Back home, Trip and Brian revealed they had finally gotten some swag! They went to a GLAAD party, and received books, CDs, grooming items, and something in a metal pail.
Christine had invited us to another party later, given by our sales agent. We arrived at the bar fashionably late (well, at 10 instead of 9:30). With a few gestures, Anne got us in the door despite the crowd outside. She led us to an upstairs room to dump our coats. We stayed there a while, getting introduced to (and having photos taken with) Rachel Dratch from SNL and Morgan Spurlock of "Supersize Me." Busy day, celeb-wise. The party was a little intimidating (I'm not good at mingling, though a handful recognized me from the movie), but they had excellent hors d'oeuvres (we figured out where to stand to get them fresh out of the oven). One room had dancing, but the only time they played something good (Usher's "Yeah") no one was dancing and I didn't want to initiate it. The buzz about "Wordplay" is better than anyone expected, and everyone is thrilled. Close to 1 a.m. I smelled pot and decided to head home, not even saying goodbye to those still there.
Looking at pictures of the party (which include the women of "Wordplay" posing with Morgan Spurlock), I see the following people were also there: Timothy Hutton, Kevin Smith, Michael Rapaport, Russ Tamblyn and (Tyler's gonna die!) Amber Tamblyn. http://editorial.gettyimages.com/source/search/FrameSet.aspx?s=ImagesSearchState%7c0%7c-1%7c28%7c0%7c0%7c0%7c1%7c%7c%7c0%7c0%7c0%7c0%7c0%7c0%7c0%7c0%7c7%7ccinetic%7c-8193%7c0%7c0%7c0%7c0&p=7&tag=3 [UPDATE: link is no longer working. Click on it and search Cinetic Sundance].

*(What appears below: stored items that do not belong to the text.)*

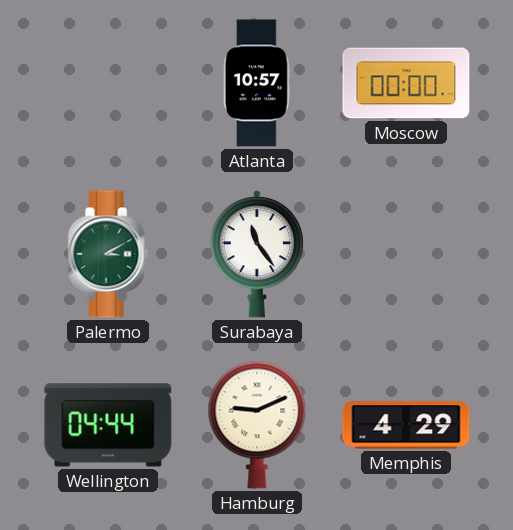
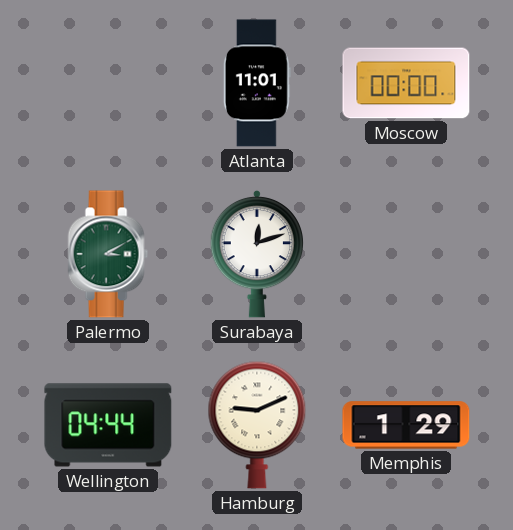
Atlanta: 10:57 -> 11:01
Surabaya: 11:24 -> 12:12
Memphis: 4:29 -> 1:29
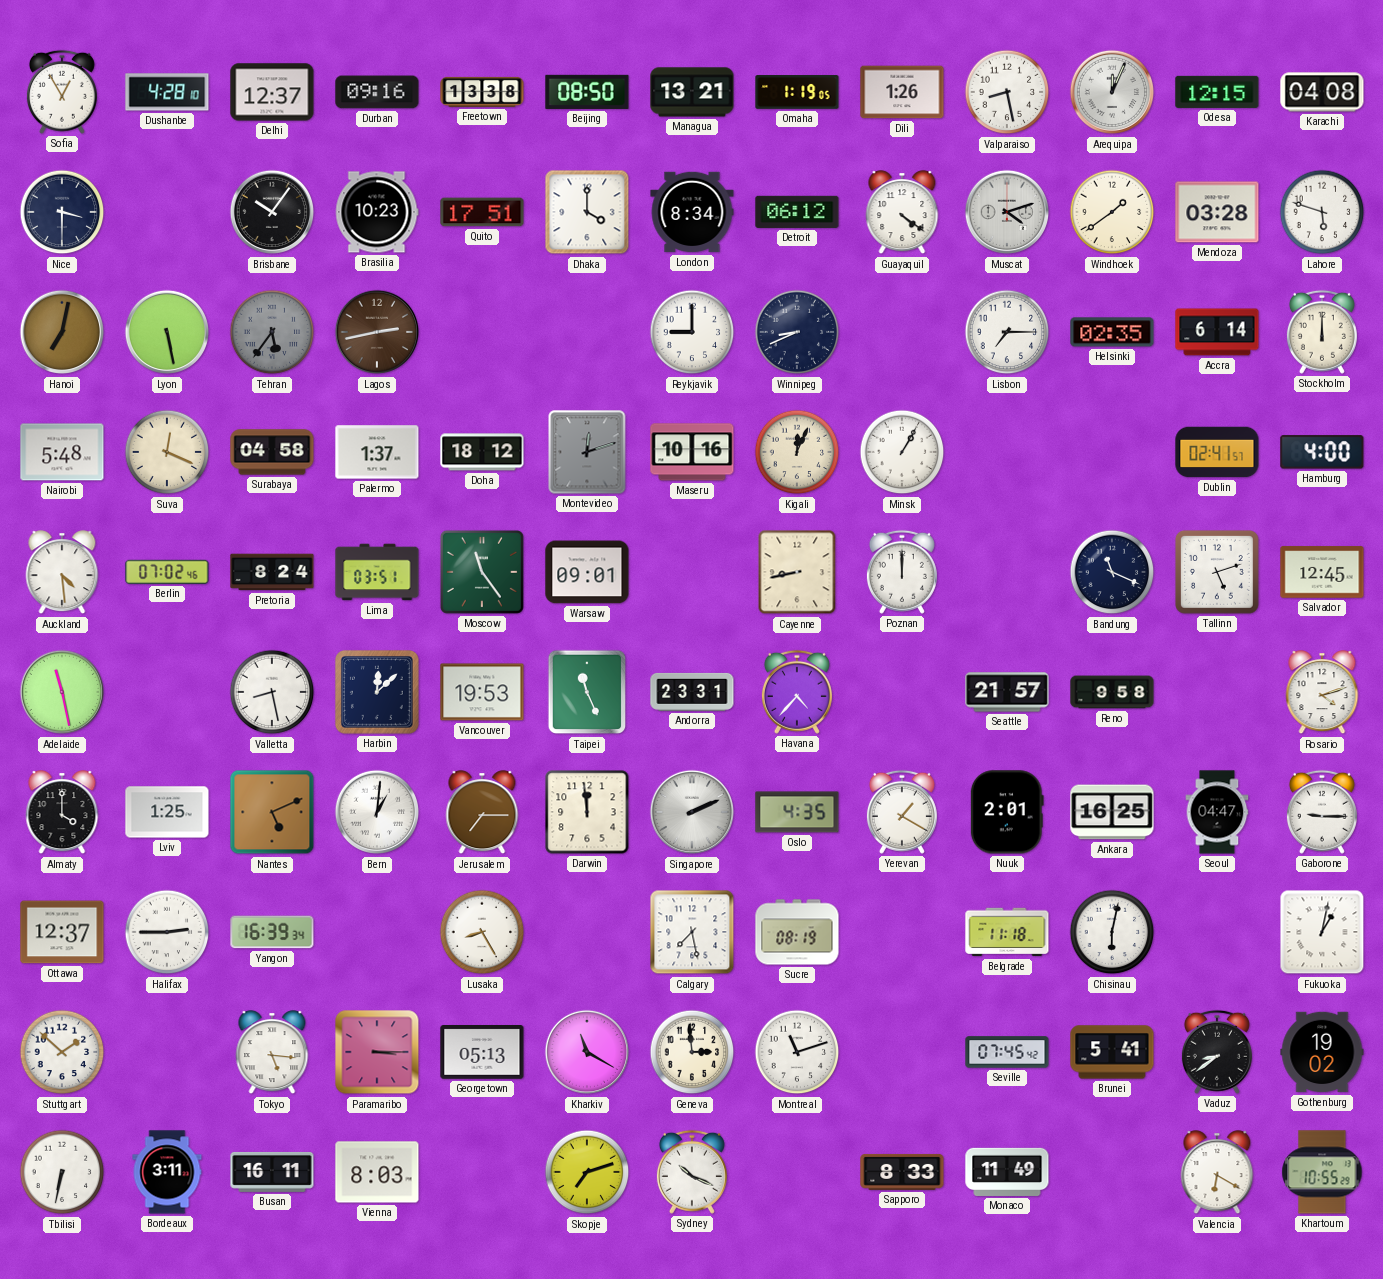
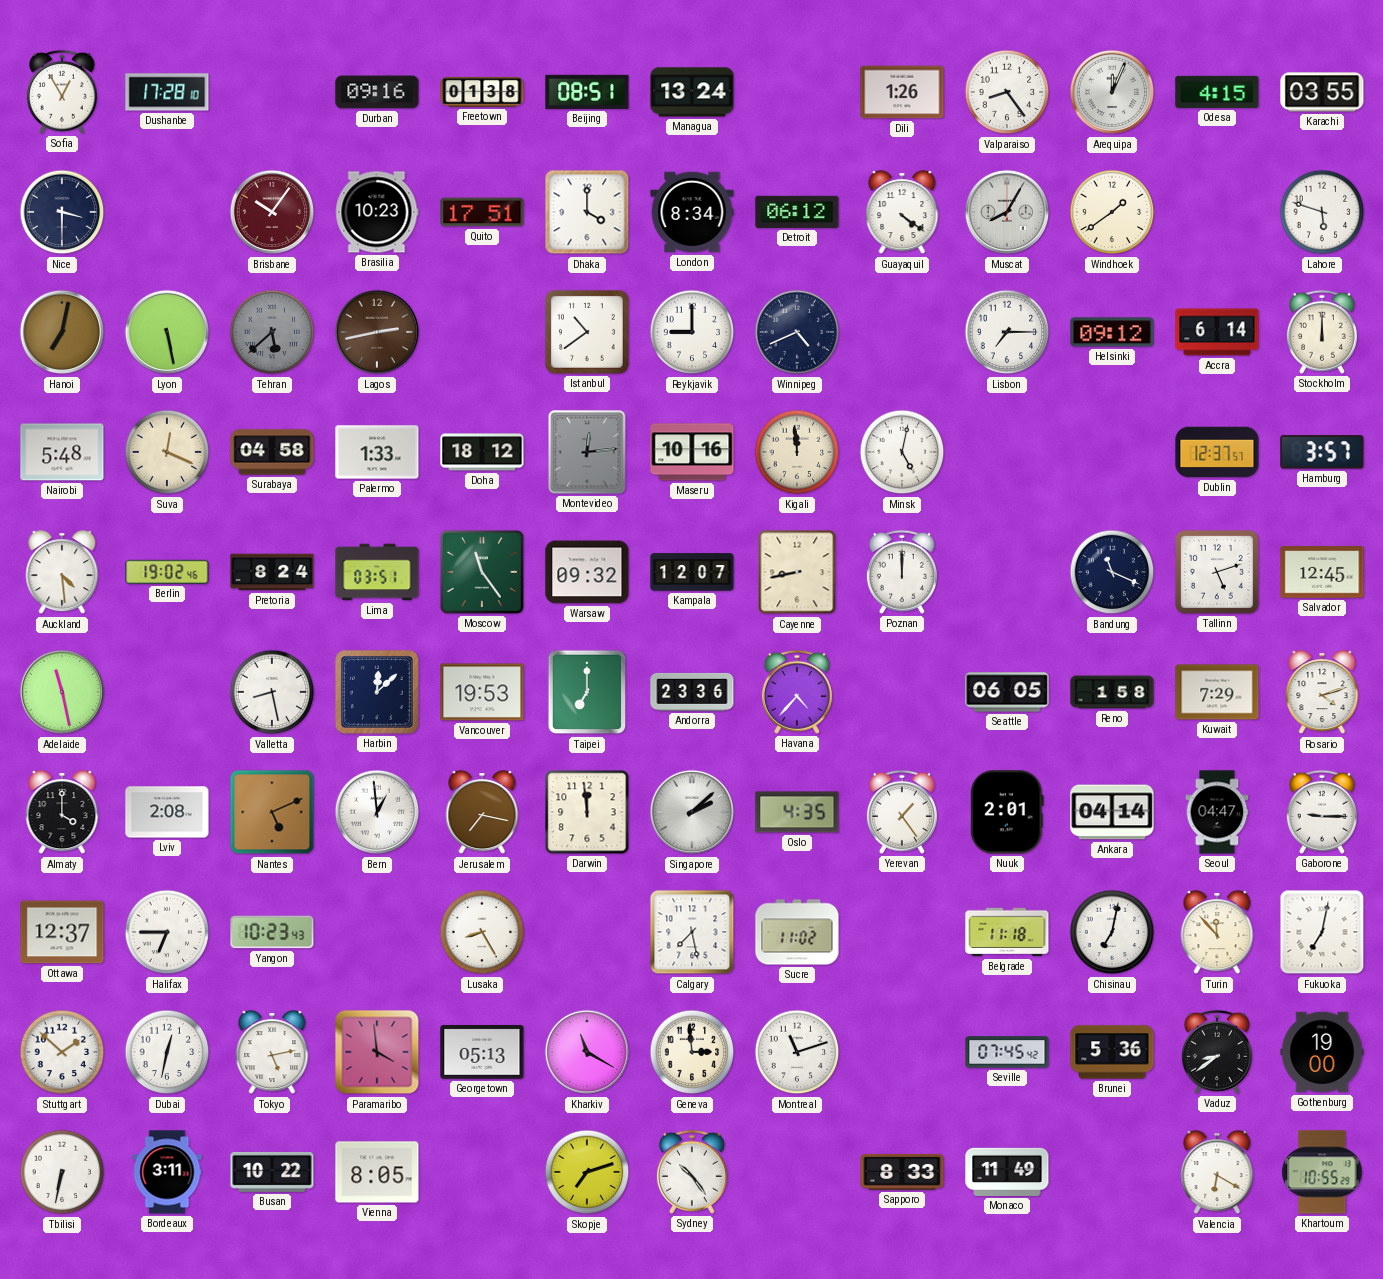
Dushanbe: 4:28 -> 17:28
Delhi: 12:37 -> none
Freetown: 13:38 -> 01:38
Beijing: 08:50 -> 08:51
Managua: 13:21 -> 13:24
Omaha: 1:19 -> none
Valparaiso: 8:28 -> 8:24
Odesa: 12:15 -> 4:15
Karachi: 04:08 -> 03:55
Brisbane dial: black -> burgundy
Muscat: 4:12 -> 8:05
Mendoza: 03:28 -> none
Tehran: 5:36 -> 5:38
Istanbul: none -> 10:39
Winnipeg: 8:41 -> 4:41
Helsinki: 02:35 -> 09:12
Palermo: 1:37 -> 1:33
Montevideo: 12:12 -> 12:14
Kigali: 12:04 -> 11:59
Minsk: 1:05 -> 5:02
Dublin: 02:41 -> 12:37
Hamburg: 4:00 -> 3:57
Berlin: 07:02 -> 19:02
Warsaw: 09:01 -> 09:32
Kampala: none -> 12:07
Taipei: 11:26 -> 7:00
Andorra: 23:31 -> 23:36
Seattle: 21:57 -> 06:05
Reno: 9:58 -> 1:58
Kuwait: none -> 7:29
Lviv: 1:25 -> 2:08
Bern: 1:01 -> 12:59
Jerusalem: 7:15 -> 7:17
Singapore: 2:11 -> 2:08
Yerevan: 1:20 -> 1:24
Ankara: 16:25 -> 04:14
Halifax: 2:45 -> 6:45
Yangon: 16:39 -> 10:23
Sucre: 08:19 -> 11:02
Chisinau: 6:02 -> 7:02
Turin: none -> 11:53
Fukuoka: 1:02 -> 7:02
Dubai: none -> 12:32
Tokyo: 5:16 -> 5:13
Paramaribo: 3:15 -> 3:59
Brunei: 5:41 -> 5:36
Gothenburg: 19:02 -> 19:00
Busan: 16:11 -> 10:22
Vienna: 8:03 -> 8:05
Sydney: 10:19 -> 10:24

Coming in we saw small shopping bags lined up near the door. Finally, swag! I grabbed a bag on the way out, and opened it while waiting for the trolley. Huh? It was a book on credit. I rustled through the tissue paper, looking for a hidden gift certificate. Nothing. Strange. I ended up leaving the book on a shelf in the condo.
Busing out to Deer Valley one last time, I felt nostalgic about the trip and wished I could be there longer. I didn't get to see nearly enough movies, though many will undoubtedly be released commercially. Going home may be a letdown, but it looks like this is the beginning of a wild ride.